Saturday, December 18, 2004

New Ways to Torture Students

I was talking to my mom, and we came up with two ideas that I'm thinking of trying in the spring.
Real Life Word Problems
Sometimes I put more work into writing problems than the students do in answering them. To write a good real life problem, I either need to use something that I'm familiar with (cooking, sewing, knitting, etc.) or else I need to look around to find reasonable numbers. Because I want to have problems that are relevent to my students, I often end up poking around with google for factoids like the weight of a lamb at birth or the amount of vinyl siding that comes in a box, or how many points are typically scored in a lacrosse game. (When I get lazy, my word problem people play Calvinball.) Based on the quality of plagiarism observed in my students, some of them are pretty good at finding basic information with google.
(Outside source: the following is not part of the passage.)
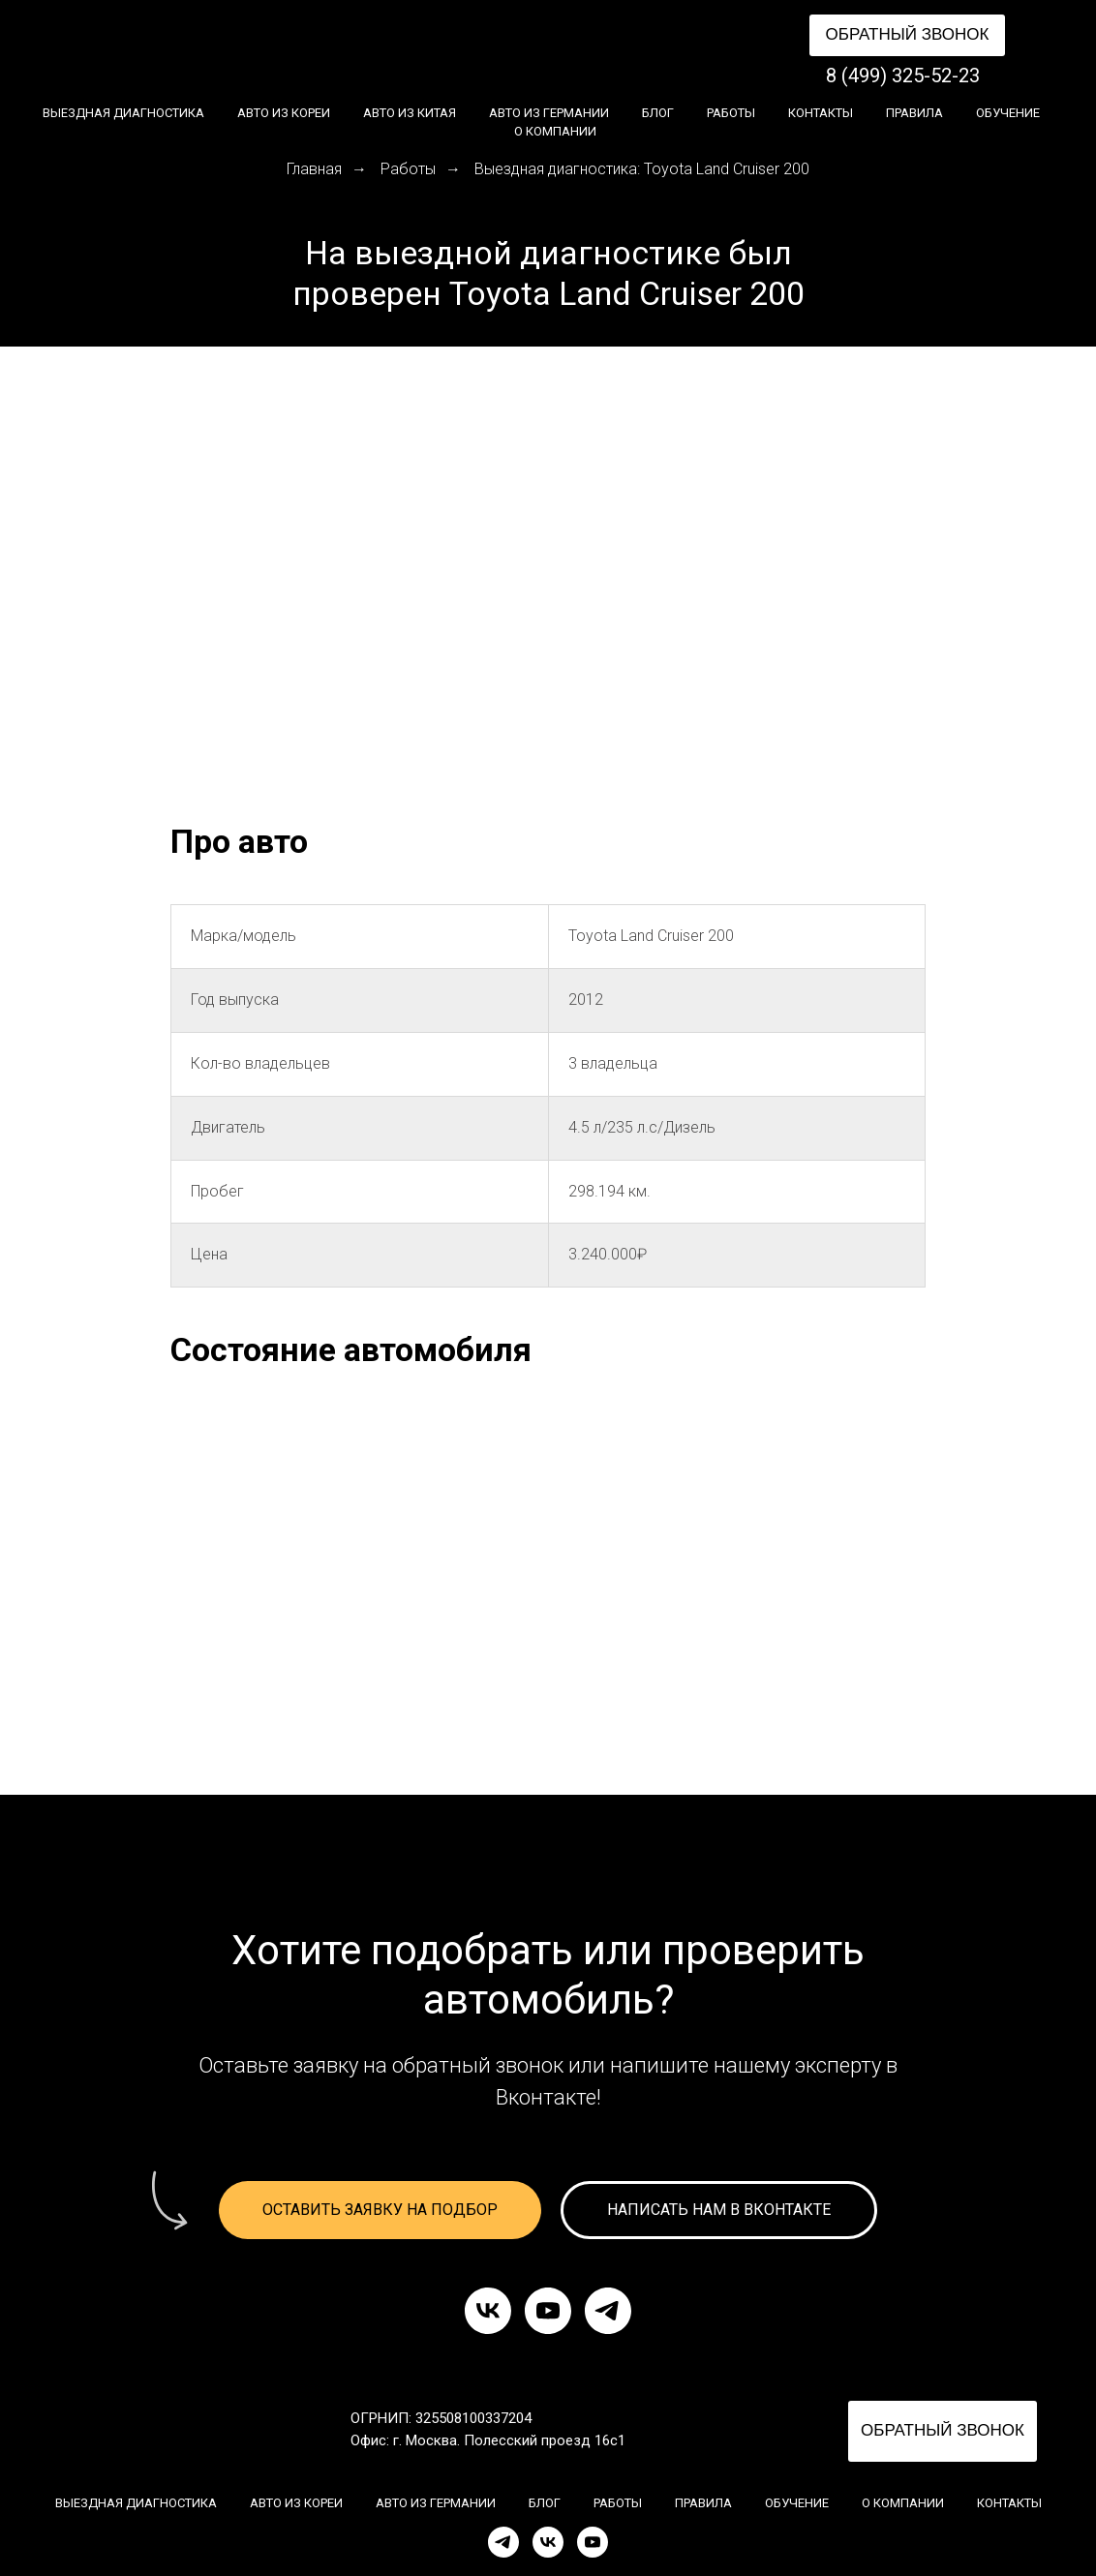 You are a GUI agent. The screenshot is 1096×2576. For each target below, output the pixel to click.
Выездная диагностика (123, 113)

So for these problems I will come up with the scenario (painting a room, buying a car, planting a garden, building a bookshelf, knitting a scarf, whatever) but I will make them find the numbers they need and then solve the problem.

Reality TV-based gimics
Just like on TV, my class consists of a bunch of people -- some of whom are annoying -- who are forced to spend time together while carrying out various tasks, often working in teams. And it's not just me who finds them annoying; they annoy each other, too. In order to keep behavior in line and to keep people motivated to stay on task, I am trying to think of a way for the class to vote on the distribution of bonus points or to vote people out of their groups.